13 May 2021 - The global economic disruption and uncertainty in capital markets caused by the COVID pandemic has done little to negatively impact the Real Assets sector; in fact, it has emerged as a haven for institutional investors seeking opportunities amid the turmoil.
A recent Investment Intentions 2021 survey from PREA, INREV and ANREV, which included 84 institutional investors and 15 Fund-of-Fund managers, highlighted that COVID has not decreased but increased investors’ appetite for real estate. Almost half (46%) of the institutional investors surveyed expect their real allocations to increase over the next two years - with Sydney, Melbourne and Tokyo as preferred investment locations - while only 7% expect it to decrease.
In addition, Preqin expects global AUM growth in alternative assets to average 9.8% per year from $10.7tn in 2020 to $17tn in 2025, despite a turbulent 2020 and start to 2021.
It is clear that the current, persistently low interest rate environment in the Asia-Pacific region in particular is attracting investors to alternative assets with the promise of outperformance, diversification and lower correlation with public markets. It is also clear that managers will need to scale their administration function to cope with this influx of assets. However, what considerations do Asia-Pacific managers need to take on board – such as the potential reputational impact of sourcing jobs overseas in a high unemployment environment – when scaling up their administration?
Outsourcing and the new normal
In light of these growth projections in coming years, managers face the decision of scaling up with an internal fund administration function to cope with the additional load - or to outsource to a service provider.

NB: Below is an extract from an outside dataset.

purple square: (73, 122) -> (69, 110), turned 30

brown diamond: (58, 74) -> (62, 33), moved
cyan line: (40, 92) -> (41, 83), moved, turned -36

The usual considerations for outsourcing often stem from personnel and technology cost management, simplifying organizational structures and leveraging provider economies of scale. However, the impact of the global pandemic has now also inserted itself as a key consideration for managers in the Asia-Pacific region when considering outsourcing; for example, additional considerations include the ability to run the business during major disruption, and the potential optics of outsourcing to a third party where jobs could perhaps be lost or moved offshore, a concern when local unemployment concerns remain.

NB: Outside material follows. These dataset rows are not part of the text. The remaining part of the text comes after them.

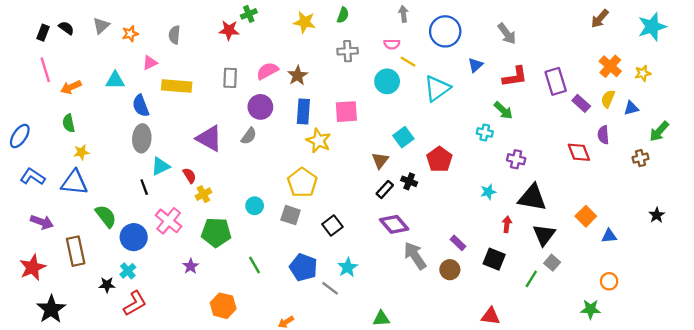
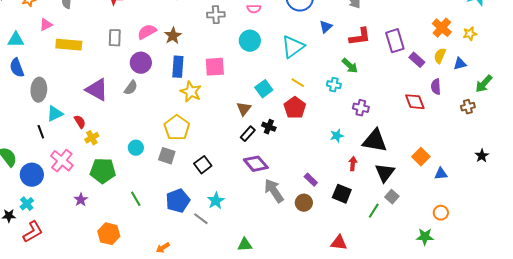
yellow line: (408, 62) -> (298, 83), moved
blue semicircle: (141, 106) -> (17, 68), moved
blue pentagon: (303, 267) -> (178, 201), turned 30

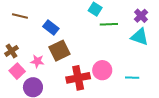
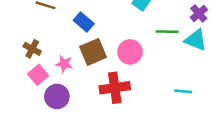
green line: (109, 24) -> (167, 32), moved
brown cross: (11, 51) -> (32, 49), turned -32
pink circle: (102, 70) -> (130, 52), moved

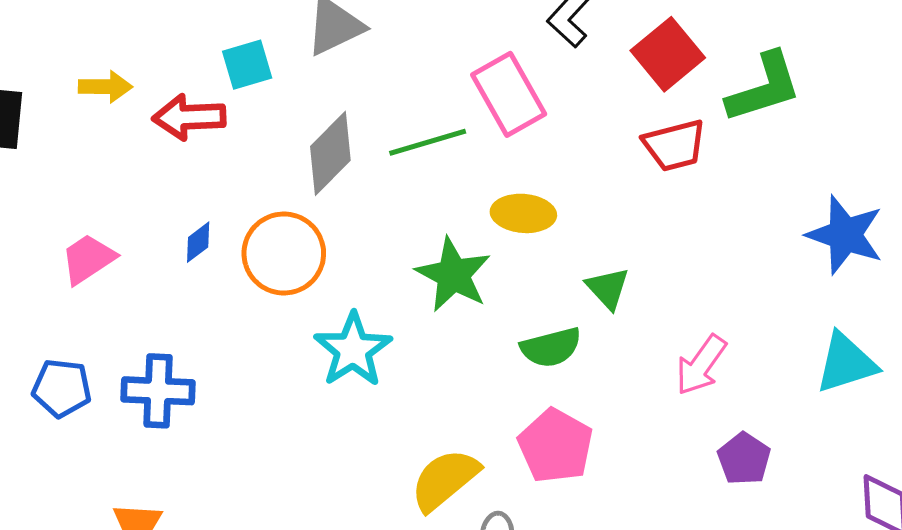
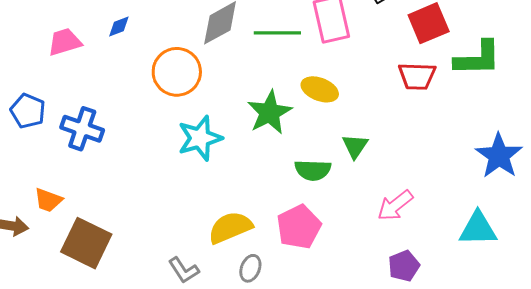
blue diamond: (198, 242) -> (119, 26), moved

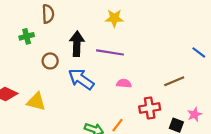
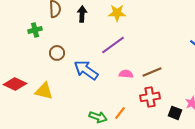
black arrow: (77, 44) -> (82, 14), moved, size x0.7
purple line: (110, 52) -> (113, 45), turned -45
brown line: (174, 81) -> (152, 72), moved

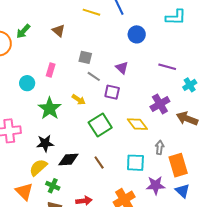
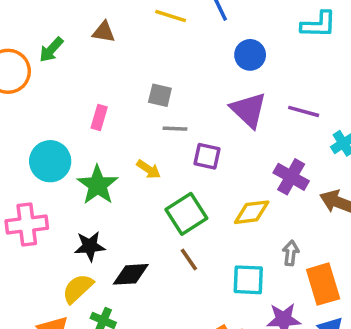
brown triangle: (59, 31) -> (104, 32), moved, turned -32
purple triangle: (122, 68) -> (249, 110), moved, size x1.6
gray line: (94, 76) -> (175, 129), turned -32
cyan circle: (27, 83) -> (50, 161), moved, size x1.5
purple cross: (160, 104) -> (291, 177), turned -30
yellow diamond: (137, 124) -> (252, 212), turned -60
brown line: (99, 162) -> (189, 259), moved

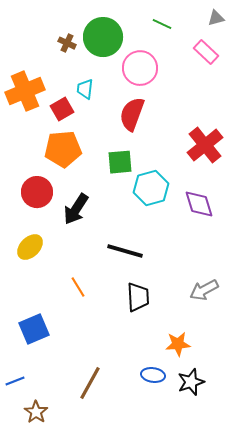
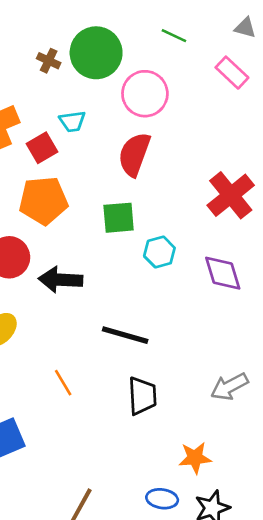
gray triangle: (216, 18) -> (245, 28), turned 30
cyan trapezoid: (85, 89) -> (72, 121), turned -105
cyan hexagon: (151, 188) -> (159, 252), size x0.7
black arrow: (76, 209) -> (60, 280), turned 60

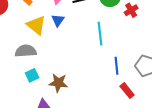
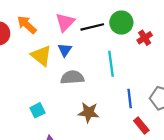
gray semicircle: (26, 51) -> (72, 77), moved
brown star: (58, 83) -> (89, 112), moved

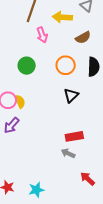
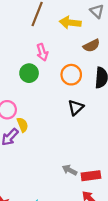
pink arrow: (42, 35) -> (42, 52), moved
yellow semicircle: (20, 101) -> (23, 125), moved
red rectangle: (74, 136) -> (91, 176), moved

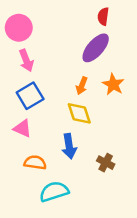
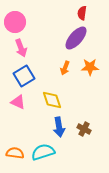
orange star: (113, 84) -> (90, 67), turned -30
yellow diamond: (79, 113) -> (52, 100), moved
blue arrow: (69, 146) -> (59, 127), moved
orange semicircle: (35, 163) -> (15, 153), moved

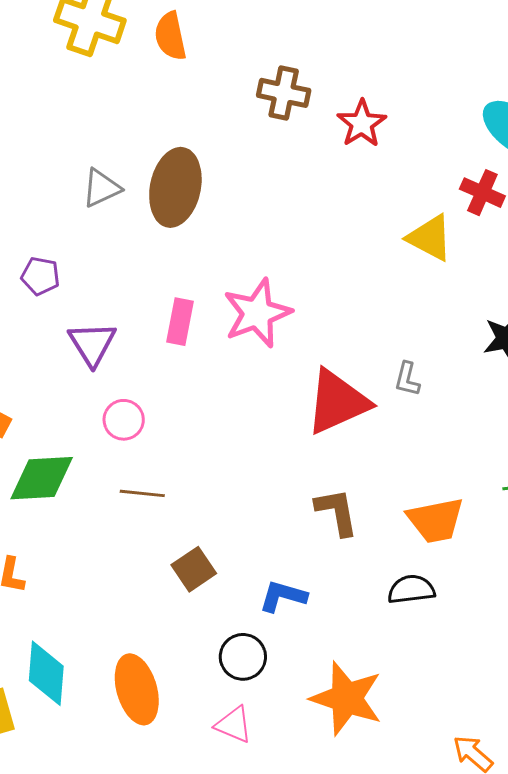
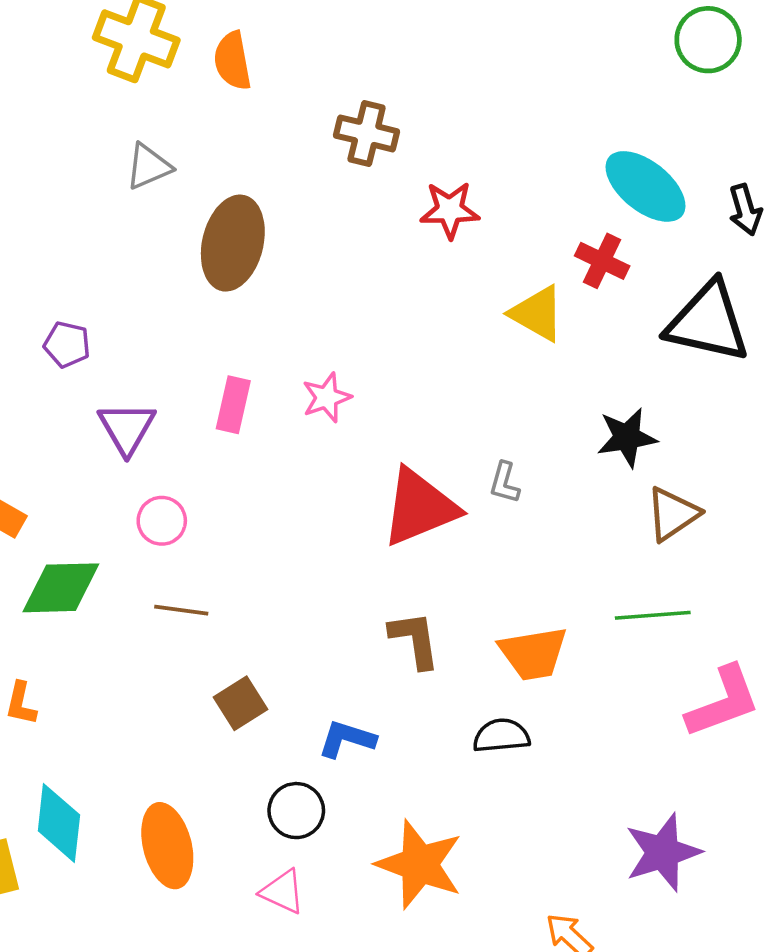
red star: (362, 124) -> (450, 210), moved, turned 30
gray triangle: (101, 188) -> (148, 166), moved
pink star: (257, 313) -> (327, 397), size x0.6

Before we attempt to address those concerns, let us explore what is being outsourced and whether it is still in the best interest of managers in this region to consider it:
- What do managers outsource? Managers typically outsource back office operations such as accounting, cash management, investor reporting and communications, financial statement preparation, tax reporting preparation, industry specific reporting requirements and corporate secretarial services.

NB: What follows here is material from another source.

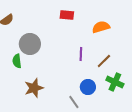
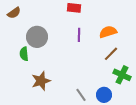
orange semicircle: (101, 27) -> (108, 32), moved
purple line: (81, 54) -> (79, 35), moved
blue circle: (88, 87) -> (104, 95), moved

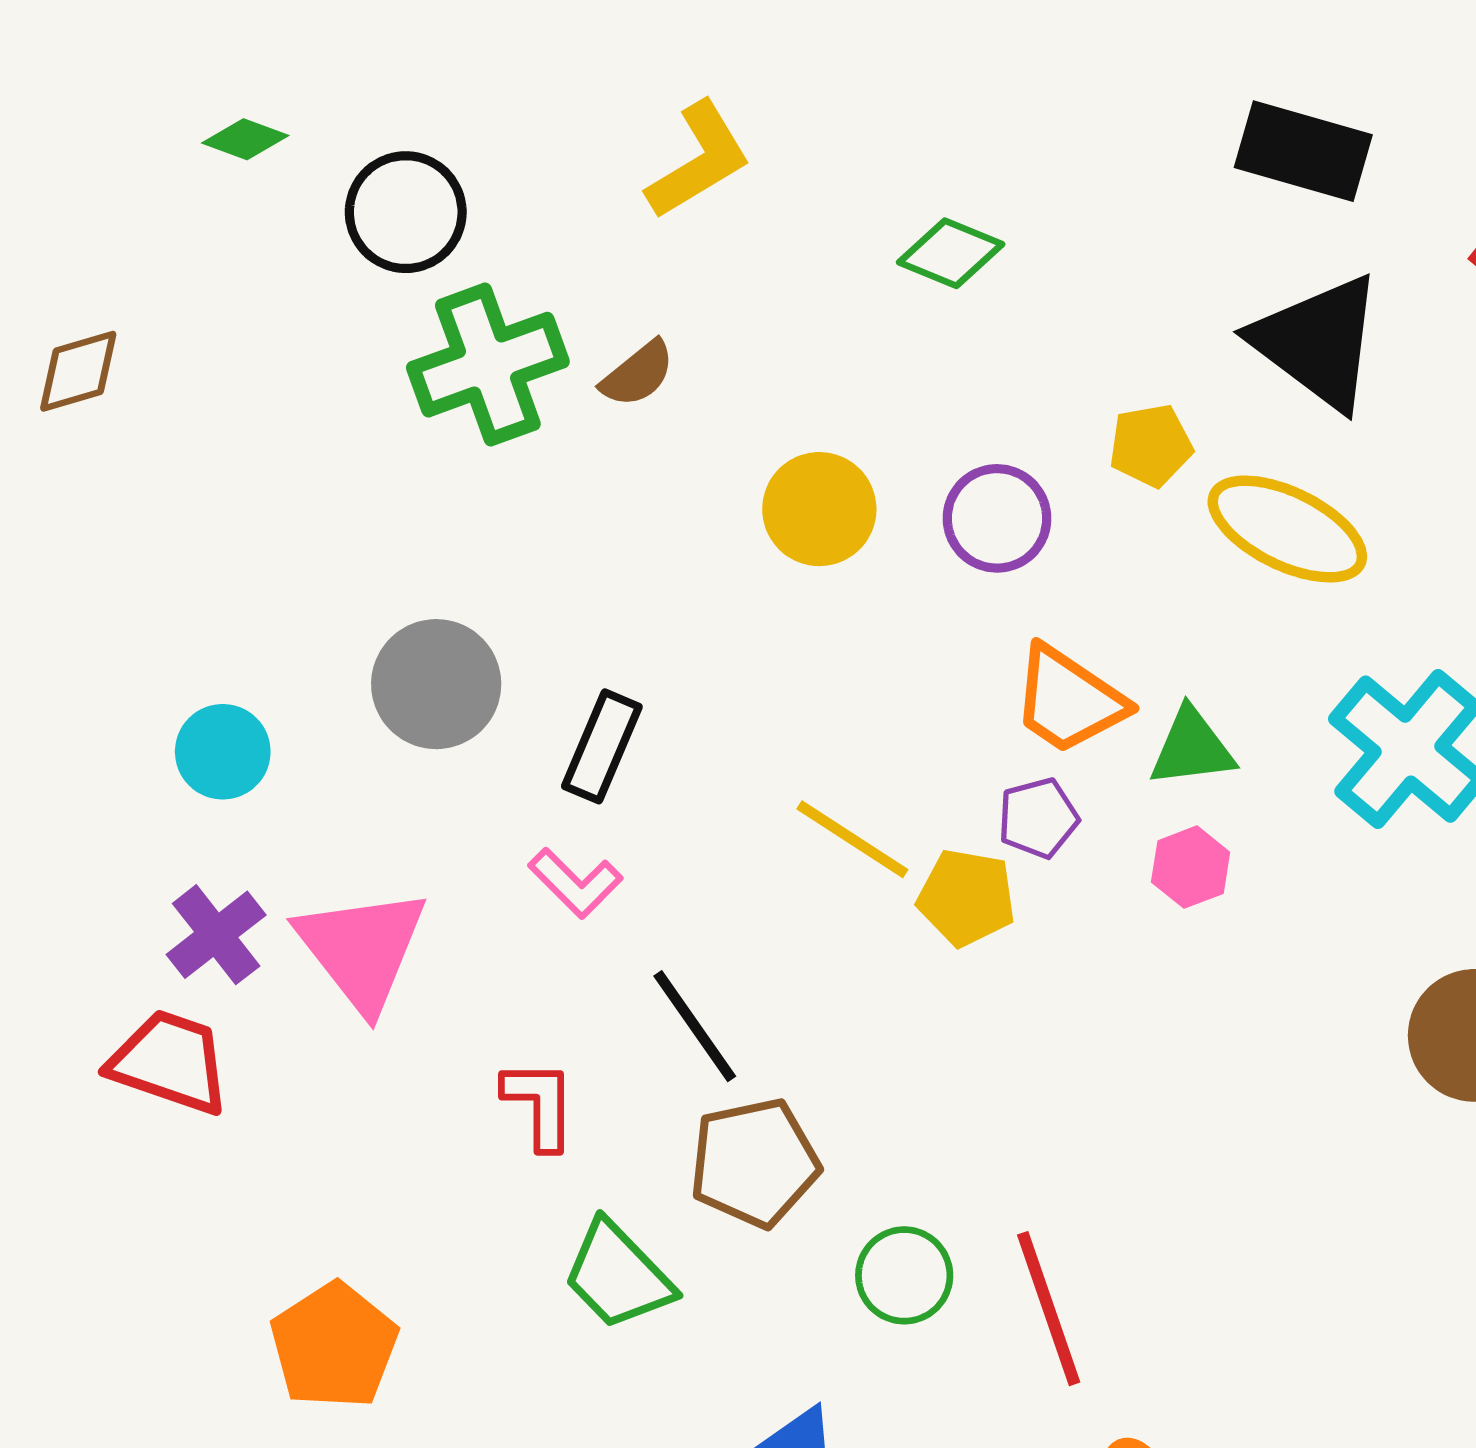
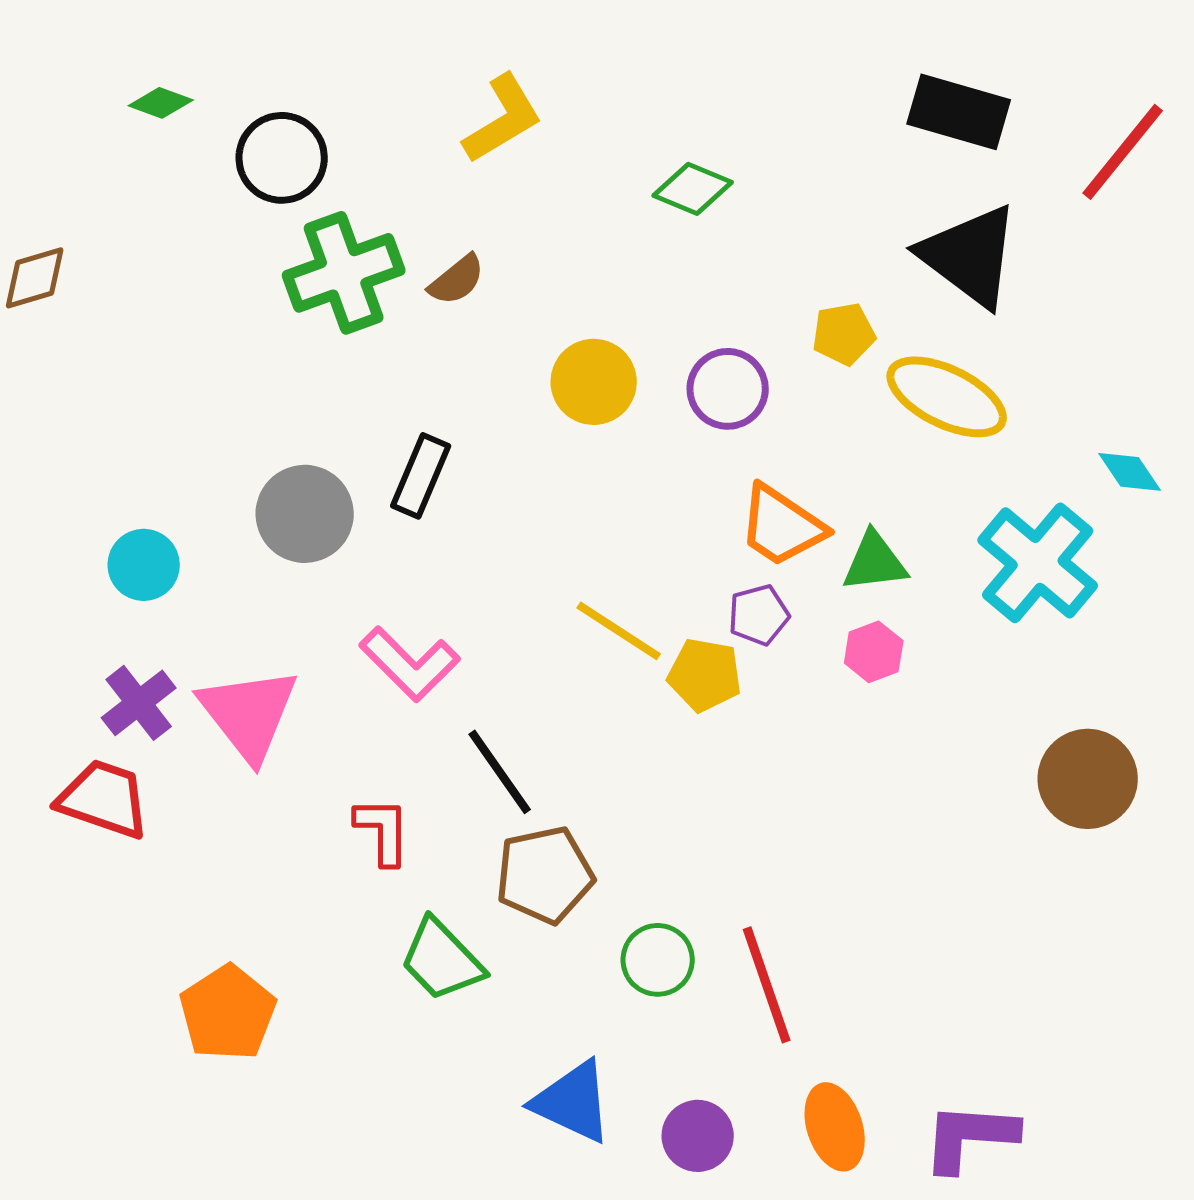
black rectangle: (602, 746) -> (421, 476), moved
pink L-shape: (575, 883) -> (410, 664), size x1.4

- Why do managers outsource? Managers benefit from accessing fund administrators’ global talent pool and collective knowledge base, so that they can focus on core investment activities, reduce headcount related costs, take advantage of industry best-practice processes, and reduce technology spend on back and middle offices, while allocating more to front office technology.
- Should managers still consider outsourcing due to the challenges caused by the global Covid-19 pandemic? Throughout the pandemic, managers in the Asia-Pacific region have faced disruption to their operations and, in certain cases, have had to even onshore a significant number of processes that were performed offshore. This has resulted in managers having to re-evaluate their operational model and even consider bringing more activities back onshore/in-house to further control them. Furthermore, managers are also worried about the optics of outsourcing in light of major job losses in their own countries as a result of the pandemic, which could be detrimental to their reputation.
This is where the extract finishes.